::: SOURCE DATA

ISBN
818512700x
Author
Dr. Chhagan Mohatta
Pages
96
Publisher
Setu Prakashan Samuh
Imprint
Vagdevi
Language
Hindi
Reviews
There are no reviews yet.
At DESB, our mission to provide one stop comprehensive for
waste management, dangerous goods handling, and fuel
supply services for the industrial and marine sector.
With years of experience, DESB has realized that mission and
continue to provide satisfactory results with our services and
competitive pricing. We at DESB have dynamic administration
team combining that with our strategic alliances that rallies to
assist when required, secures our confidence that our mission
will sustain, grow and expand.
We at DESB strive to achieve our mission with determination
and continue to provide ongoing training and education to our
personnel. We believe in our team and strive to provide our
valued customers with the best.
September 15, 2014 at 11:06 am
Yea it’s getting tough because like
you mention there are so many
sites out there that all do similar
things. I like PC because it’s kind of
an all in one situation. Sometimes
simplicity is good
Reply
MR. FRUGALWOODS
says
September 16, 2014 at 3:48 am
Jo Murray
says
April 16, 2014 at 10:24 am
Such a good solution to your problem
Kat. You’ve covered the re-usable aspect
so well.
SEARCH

::::::
::: SOURCE DATA

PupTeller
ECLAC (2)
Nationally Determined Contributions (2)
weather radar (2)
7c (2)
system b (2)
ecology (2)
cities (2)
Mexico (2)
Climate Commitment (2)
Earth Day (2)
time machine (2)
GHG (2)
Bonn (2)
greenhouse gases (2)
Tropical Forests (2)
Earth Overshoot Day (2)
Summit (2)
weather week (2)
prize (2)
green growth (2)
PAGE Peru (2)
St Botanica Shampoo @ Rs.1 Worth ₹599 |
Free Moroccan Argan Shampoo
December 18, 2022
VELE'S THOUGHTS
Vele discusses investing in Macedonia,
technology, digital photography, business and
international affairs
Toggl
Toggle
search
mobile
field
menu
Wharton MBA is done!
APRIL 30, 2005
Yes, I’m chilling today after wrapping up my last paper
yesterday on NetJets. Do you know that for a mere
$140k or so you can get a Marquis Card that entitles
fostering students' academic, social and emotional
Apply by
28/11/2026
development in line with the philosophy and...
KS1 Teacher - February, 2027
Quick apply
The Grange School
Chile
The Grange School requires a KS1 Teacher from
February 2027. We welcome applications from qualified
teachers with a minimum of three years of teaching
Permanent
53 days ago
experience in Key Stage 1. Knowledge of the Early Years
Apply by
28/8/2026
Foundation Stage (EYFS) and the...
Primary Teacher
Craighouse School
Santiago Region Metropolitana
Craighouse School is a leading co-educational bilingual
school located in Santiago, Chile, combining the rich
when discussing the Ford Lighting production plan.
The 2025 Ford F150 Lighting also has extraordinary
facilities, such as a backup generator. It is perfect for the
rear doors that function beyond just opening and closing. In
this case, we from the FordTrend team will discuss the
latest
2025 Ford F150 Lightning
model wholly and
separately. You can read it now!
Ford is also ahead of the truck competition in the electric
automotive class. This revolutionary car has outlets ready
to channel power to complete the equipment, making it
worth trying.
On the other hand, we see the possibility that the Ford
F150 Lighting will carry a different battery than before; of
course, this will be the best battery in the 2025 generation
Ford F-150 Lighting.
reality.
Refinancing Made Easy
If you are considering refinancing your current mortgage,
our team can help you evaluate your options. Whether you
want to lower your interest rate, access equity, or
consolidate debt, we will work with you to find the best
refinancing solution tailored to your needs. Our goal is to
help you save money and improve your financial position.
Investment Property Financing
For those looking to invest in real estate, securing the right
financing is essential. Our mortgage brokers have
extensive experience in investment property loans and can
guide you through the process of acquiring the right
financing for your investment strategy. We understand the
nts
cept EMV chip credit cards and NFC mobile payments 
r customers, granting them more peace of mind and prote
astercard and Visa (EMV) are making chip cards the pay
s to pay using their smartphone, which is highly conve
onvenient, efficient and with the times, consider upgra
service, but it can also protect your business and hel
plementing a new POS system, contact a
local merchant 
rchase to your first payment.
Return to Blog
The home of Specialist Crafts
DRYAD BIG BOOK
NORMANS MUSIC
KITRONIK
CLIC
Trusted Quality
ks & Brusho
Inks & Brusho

::::::

◆ ACTIVITY: Set aside each line above that includes the string "Lighting" and report it.

◆ RESPONSE FOR THIS EXERCISE:
when discussing the Ford Lighting production plan.
The 2025 Ford F150 Lighting also has extraordinary
F150 Lighting will carry a different battery than before; of
Ford F-150 Lighting.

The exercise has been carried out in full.